A series of samples from a mixture of 90w/o W, 5w/o Ni and 5w/o Fe was compacted at 6tons/㎠ and sintered at 1450℃ in the presence of a liquid phase at sintering times from 10 minutes to 15hours. The densities, tensile strength, elongation and Rockwell C hardness were obtained. The samples were sectioned and polished and the average size and the linear intercept distribution of the spherical tungsten grains in the matrix were determined. The densities of the samples were between 98.6 and 99.8% of theoretical density regardless of sintering time, but there appears to be a slight tendency towards lower densities, i.e. development of porosity, at sintering times longer than 4 hours.
The size of the tungsten particles increases with sintering time. The tensile strength of the samples is between 75 and 95 Kg/㎟ and the elongation between 7 and 23 percent. It appears probable that the variation in tensile strength and elongation is related to the amount, size and distribution of porosity in the samples. The hardness decreases with increasing sintering time. When hardness is plotted vs average diameter of the tungsten particles it is found that with an average diameter of 14 microns the hardness is $R_C27$ but, that the hardness gradually decreases until with an average diameter of 30 microns or larger it is about $R_C23$.

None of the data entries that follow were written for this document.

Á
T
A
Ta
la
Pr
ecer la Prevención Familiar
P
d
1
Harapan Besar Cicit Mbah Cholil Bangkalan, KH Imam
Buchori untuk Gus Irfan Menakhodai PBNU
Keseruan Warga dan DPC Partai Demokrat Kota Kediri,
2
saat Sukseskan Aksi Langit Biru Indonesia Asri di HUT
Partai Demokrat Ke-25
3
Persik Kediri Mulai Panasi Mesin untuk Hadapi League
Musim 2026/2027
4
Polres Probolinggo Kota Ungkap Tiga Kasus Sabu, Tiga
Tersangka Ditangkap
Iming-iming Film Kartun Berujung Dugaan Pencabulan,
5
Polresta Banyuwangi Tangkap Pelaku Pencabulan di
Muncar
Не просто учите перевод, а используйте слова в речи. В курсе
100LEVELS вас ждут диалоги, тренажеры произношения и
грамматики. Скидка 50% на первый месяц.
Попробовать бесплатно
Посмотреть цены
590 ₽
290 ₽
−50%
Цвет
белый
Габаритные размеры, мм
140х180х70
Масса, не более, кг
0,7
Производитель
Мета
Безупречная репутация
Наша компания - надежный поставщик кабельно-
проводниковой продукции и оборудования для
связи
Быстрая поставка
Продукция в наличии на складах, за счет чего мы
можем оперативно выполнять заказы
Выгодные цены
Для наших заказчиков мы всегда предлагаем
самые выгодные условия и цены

An attempt was made to interpret the data on tungsten particle size and particle size distribution as a function of sintering time on the basis of the existing theories of "Ostwaldripening". A plot of average particle size Vs sintering time shows that the relation $d^3$= kt is quite well fulfilled. This according to Wagner points toward particle growth by a diffusion controlled mechanism of solution and precipitation. However, in order to make valid conclusions on the mechanism of particle growth, not only the change of average particle size with time, but also the particle size distribution must be taken into account.
Therefore the linear interlept distribution was determined on more than 1000 intercepts for the samples sinterd for 1 hour and 15 hours. This intercept distribution was compared with the intercept distributions which Exner and Lakas derived from Wagner's curves for particle size distribution for the cases of diffusion controlled and of interface controlled Ostwald ripening. It was found that it corresponded more closely to the stationary distribution postulated by Wagner for interface controlled repening than that for diffusion controlled ripening.

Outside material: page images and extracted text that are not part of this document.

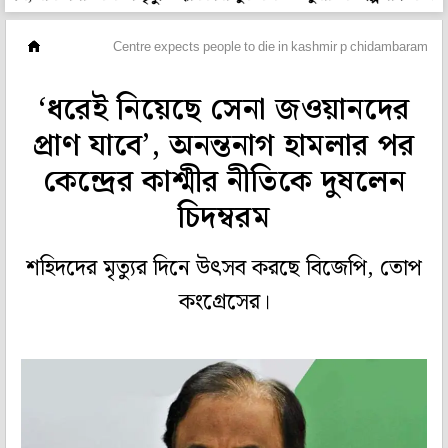
দেশ
Centre expects people to die in kashmir p chidambaram sl
‘ধরেই নিয়েছে সেনা জওয়ানদের
প্রাণ যাবে’, অনন্তনাগ হামলার পর
কেন্দ্রের কাশ্মীর নীতিকে দুষলেন
চিদম্বরম
শহিদদের মৃত্যুর দিনে উৎসব করছে বিজেপি, তোপ
কংগ্রেসের।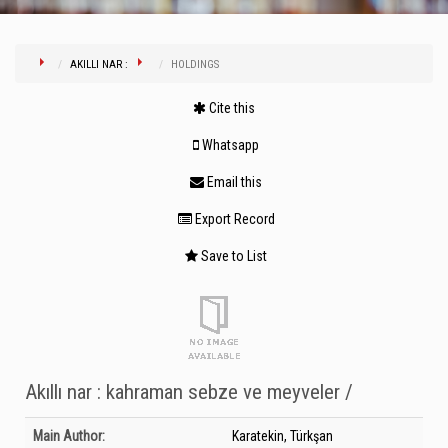
AKILLI NAR :
HOLDINGS
Cite this
Whatsapp
Email this
Export Record
Save to List
Akıllı nar : kahraman sebze ve meyveler /
Bibliographic Details
Main Author:
Karatekin, Türkşan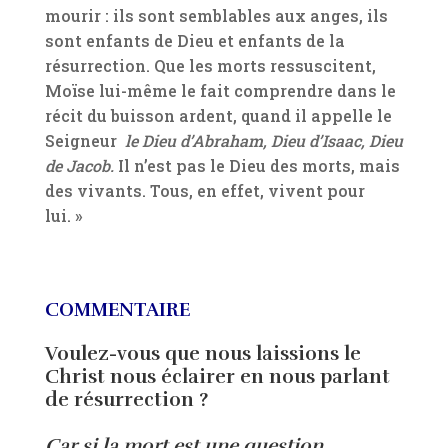
mourir : ils sont semblables aux anges, ils
sont enfants de Dieu et enfants de la
résurrection. Que les morts ressuscitent,
Moïse lui-même le fait comprendre dans le
récit du buisson ardent, quand il appelle le
Seigneur
le Dieu d’Abraham, Dieu d’Isaac, Dieu
de Jacob.
Il n’est pas le Dieu des morts, mais
des vivants. Tous, en effet, vivent pour
lui. »
COMMENTAIRE
Voulez-vous que nous laissions le
Christ nous éclairer en nous parlant
de résurrection ?
Car si la mort est une question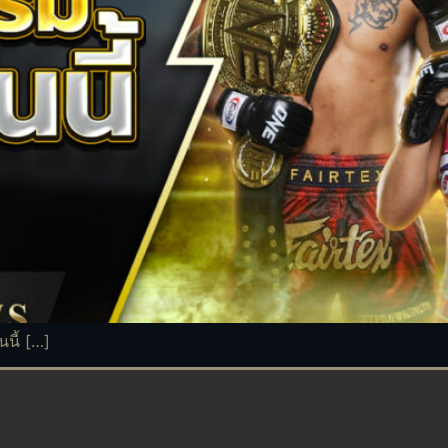
นนี้ […]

Wagner's distribution for diffusion controlled ripening was derived for the case where the mean free path between particles is much larger than the average particle size. Ardell modified the Wagner theory of diffusion controlled ripening for the case where the mean free path between particles is small, which is the case in the alloy of 90w/o W-5w/o Fe-5w/o Ni. He showed that the dependence of average particle size upon sintering time would still follow the $d^3$= kt relation, but that the stationary particle size distribution would be different from Wagner's distribution. The smaller the distance between particles, the more would the particle size distribution approach that postulated by Wagner for interface controlled ripening. When Ardell's theory is applied to the results for particle size and particle size distribution obtained in this thesis, it would indicate that in the W-Fe-Ni alloy the growth of the particles is due to diffusion controlled Ostwald ripening.